In this season of giving, of year-end solicitations to annual funds and capital campaigns, we are asked to consider giving anonymously. Recently, research here in the UK concluded that in a sample of 4,000 donors, 5% gave anonymously. Reasons spanned from religion to ethics to influence (in many cases, the Director or Founder is made aware who the donor is).
This got me thinking. Twice.
In many ways, a teacher is an anonymous donor.
Think about it. During this holiday season, many teachers are thanked with gift cards or personalized presents from students. Many schools implement a school-wide gift-giving policy, which levels out the field. Instead of gifts, teachers collectively receive parent donations. These donations are tossed into one pot, divided evenly, and distributed to every teacher and staff member in the school.
Yet these gifts are not in response for the moments that matter most to the young life of a future adult: those moments of breakthrough when a teacher reviews a student’s paper one-on-one. Those moments of identification when a teacher accompanies a student vocalist. Those moments of observation when a teacher puts Little Women into the student’s hands, saying, “I think you might really connect with this book, so here, take it.”
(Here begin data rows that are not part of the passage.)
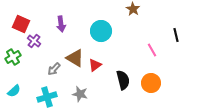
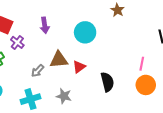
pink line: (152, 50) -> (142, 64), moved, turned 40
brown triangle: (75, 58) -> (59, 60), turned -36
orange circle: (151, 83) -> (146, 85), moved

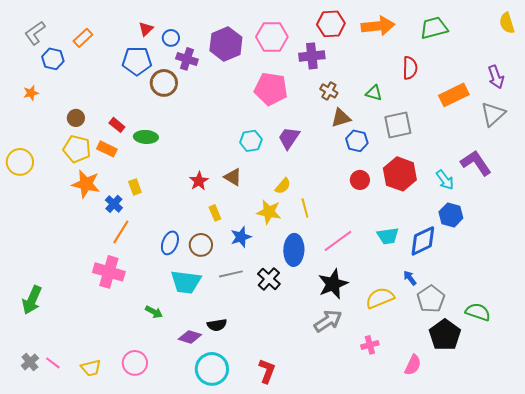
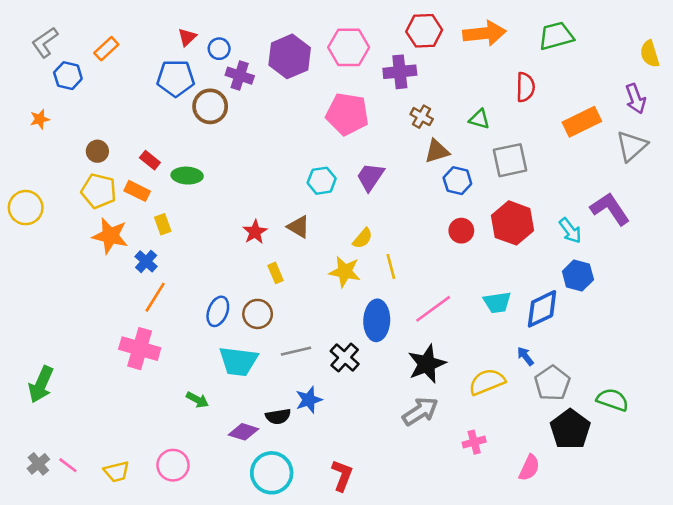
yellow semicircle: (507, 23) -> (650, 54), moved
yellow rectangle: (135, 187) -> (163, 224), moved
blue star: (241, 237) -> (309, 400), moved

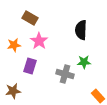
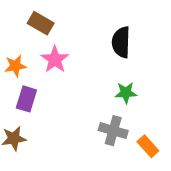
purple rectangle: (30, 66) -> (26, 99), moved
gray cross: (65, 74) -> (113, 131), moved

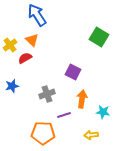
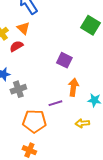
gray cross: (47, 94) -> (18, 89), moved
These moments rarely receive recognition by the student at the time. Yes, there might be a perfunctory “thanks”, but the genuine act of gratitude that recognizes how deeply this action impacted the student? Nah, no way. I’d almost say not ever.
They’re not supposed to, really. What 15 year-old, upon receiving Little Women from her 10th grade English teacher, looks him in the eyes and tells him, “thank you—this moment will change my life”? To do so requires the addition of context. And context takes maturity that comes with hindsight.
A teacher’s work is rarely recognized at the moment.
And this is alright. In all of the numerous interviews I’ve had with teachers over the past couple of years I have yet to hear a single person lament not being recognized for her life-changing moment with a student. They understand that recognition comes from within. This knowledge makes them like anonymous donors. It motivates them to keep going, with the faith that their students, someday in the far-off future, will pause for a moment and remember, only remember, and that will be enough.